As the nominated executor named your uncle’s will, you need to file a court petition to admit the will to probate. When you do that, a notice of hearing, together with a copy of the petition, must be mailed to your uncle’s estranged son. This gives your cousin the opportunity to object to the validity of his father’s deathbed will. He may have a case.
There’s a legal concept called “undue influence”. The law recognizes that sometimes it is possible to convince or coerce someone into doing something they do not really want to do. The elements of undue influence are a “confidential relationship”, “active procurement”, and “unjust enrichment”. If your uncle trusted you and your wife and relied on your help, advice, and support, that is to say, if he confides in you, then a confidential relationship exists. Since your wife bought your uncle’s will on the Internet and brought it to him, she procured its creation. Finally, since you and other relatives are now inheriting the estate when you would not have done so before, it can be said that you have been unjustly enriched by the will.
If your cousin can show all of that, and it looks like he can, then the burden of proof shifts to you to prove in court that your uncle really knew what he was doing when he signed his will, and that his will accurately reflects his wishes as to the distribution of his estate. If your cousin hires a lawyer, objects to the admission of the will in court, and wins, then your uncle’s will shall be thrown out and the court will look to your uncle’s previous will, if he has one. If this will is valid and also disinherits the son, then you may not have to worry about him. He’ll have little interest in throwing out his father’s will if there’s no money in it for him. However, if your uncle has no previous will, then his son will inherit the estate.

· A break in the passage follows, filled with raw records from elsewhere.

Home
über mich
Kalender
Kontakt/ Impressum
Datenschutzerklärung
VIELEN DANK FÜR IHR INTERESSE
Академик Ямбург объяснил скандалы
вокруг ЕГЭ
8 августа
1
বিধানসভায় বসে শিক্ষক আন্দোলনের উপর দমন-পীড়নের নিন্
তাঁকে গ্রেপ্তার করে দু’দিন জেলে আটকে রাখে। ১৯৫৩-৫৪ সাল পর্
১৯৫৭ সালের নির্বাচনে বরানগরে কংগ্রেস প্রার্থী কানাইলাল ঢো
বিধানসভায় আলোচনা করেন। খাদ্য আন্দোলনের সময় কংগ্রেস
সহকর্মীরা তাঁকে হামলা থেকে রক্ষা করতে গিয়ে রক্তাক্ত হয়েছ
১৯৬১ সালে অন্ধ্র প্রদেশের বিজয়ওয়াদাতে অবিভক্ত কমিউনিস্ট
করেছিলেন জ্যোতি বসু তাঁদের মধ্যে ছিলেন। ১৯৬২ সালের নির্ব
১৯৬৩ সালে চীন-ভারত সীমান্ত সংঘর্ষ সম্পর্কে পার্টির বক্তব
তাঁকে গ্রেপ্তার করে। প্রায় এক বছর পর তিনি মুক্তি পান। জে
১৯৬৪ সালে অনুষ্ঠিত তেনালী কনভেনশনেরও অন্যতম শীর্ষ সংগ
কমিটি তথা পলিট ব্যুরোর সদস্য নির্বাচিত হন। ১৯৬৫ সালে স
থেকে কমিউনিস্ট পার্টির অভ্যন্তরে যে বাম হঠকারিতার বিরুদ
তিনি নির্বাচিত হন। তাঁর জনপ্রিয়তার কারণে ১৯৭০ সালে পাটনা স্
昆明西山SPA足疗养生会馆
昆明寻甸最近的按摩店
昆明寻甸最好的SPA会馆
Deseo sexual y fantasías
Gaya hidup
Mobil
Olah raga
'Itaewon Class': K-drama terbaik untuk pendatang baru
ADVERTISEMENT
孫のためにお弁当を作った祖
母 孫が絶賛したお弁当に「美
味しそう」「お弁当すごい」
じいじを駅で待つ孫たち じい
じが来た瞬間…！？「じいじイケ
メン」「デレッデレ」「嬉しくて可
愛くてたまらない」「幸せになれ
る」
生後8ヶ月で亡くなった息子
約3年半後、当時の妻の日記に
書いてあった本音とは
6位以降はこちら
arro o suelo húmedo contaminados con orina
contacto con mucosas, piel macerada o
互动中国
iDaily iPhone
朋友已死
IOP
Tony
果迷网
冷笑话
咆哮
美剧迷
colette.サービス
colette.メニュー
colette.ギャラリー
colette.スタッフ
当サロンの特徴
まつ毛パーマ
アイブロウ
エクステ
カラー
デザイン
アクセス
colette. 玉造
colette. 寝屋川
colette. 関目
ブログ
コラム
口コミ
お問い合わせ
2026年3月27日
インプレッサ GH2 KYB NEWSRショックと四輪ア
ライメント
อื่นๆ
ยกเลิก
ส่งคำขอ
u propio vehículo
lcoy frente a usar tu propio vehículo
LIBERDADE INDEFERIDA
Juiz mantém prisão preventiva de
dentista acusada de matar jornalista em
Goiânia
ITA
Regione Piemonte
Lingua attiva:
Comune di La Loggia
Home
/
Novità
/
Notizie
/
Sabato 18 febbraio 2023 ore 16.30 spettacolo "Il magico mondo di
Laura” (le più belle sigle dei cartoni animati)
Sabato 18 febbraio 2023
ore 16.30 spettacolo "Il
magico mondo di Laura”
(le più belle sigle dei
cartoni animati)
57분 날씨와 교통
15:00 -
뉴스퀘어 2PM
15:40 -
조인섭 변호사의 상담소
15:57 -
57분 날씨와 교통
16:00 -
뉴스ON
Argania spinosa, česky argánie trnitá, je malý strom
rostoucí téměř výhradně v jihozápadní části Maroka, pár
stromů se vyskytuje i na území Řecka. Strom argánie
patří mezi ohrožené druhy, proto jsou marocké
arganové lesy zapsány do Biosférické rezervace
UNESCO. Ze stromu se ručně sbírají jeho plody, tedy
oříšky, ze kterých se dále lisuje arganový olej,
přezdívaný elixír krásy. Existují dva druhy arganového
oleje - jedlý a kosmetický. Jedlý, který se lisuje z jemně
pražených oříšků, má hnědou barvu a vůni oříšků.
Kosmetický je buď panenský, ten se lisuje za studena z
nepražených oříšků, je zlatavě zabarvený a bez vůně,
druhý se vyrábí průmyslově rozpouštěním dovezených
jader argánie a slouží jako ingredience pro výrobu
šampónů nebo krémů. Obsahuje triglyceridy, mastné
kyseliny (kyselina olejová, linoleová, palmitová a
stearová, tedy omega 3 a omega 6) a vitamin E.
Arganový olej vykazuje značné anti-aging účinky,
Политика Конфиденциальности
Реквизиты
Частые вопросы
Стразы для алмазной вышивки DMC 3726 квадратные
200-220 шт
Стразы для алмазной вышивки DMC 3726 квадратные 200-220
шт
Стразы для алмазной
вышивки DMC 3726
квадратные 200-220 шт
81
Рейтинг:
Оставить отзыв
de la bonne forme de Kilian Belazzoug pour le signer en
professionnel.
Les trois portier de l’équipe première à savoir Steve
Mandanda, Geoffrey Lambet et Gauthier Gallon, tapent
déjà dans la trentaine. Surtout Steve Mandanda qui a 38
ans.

This is water under the bridge for you, but the lesson is that you get what you pay for. If your cousin files a will contest, your case would be better if your uncle had an attorney prepare his estate plan, if only because the attorney would have been a neutral witness as to your father’s intentions and his mental capacity. To those readers who are thinking of disinheriting a child, see an attorney now. Waiting until the last minute and signing documents in the hospital the night before surgery is only asking for trouble.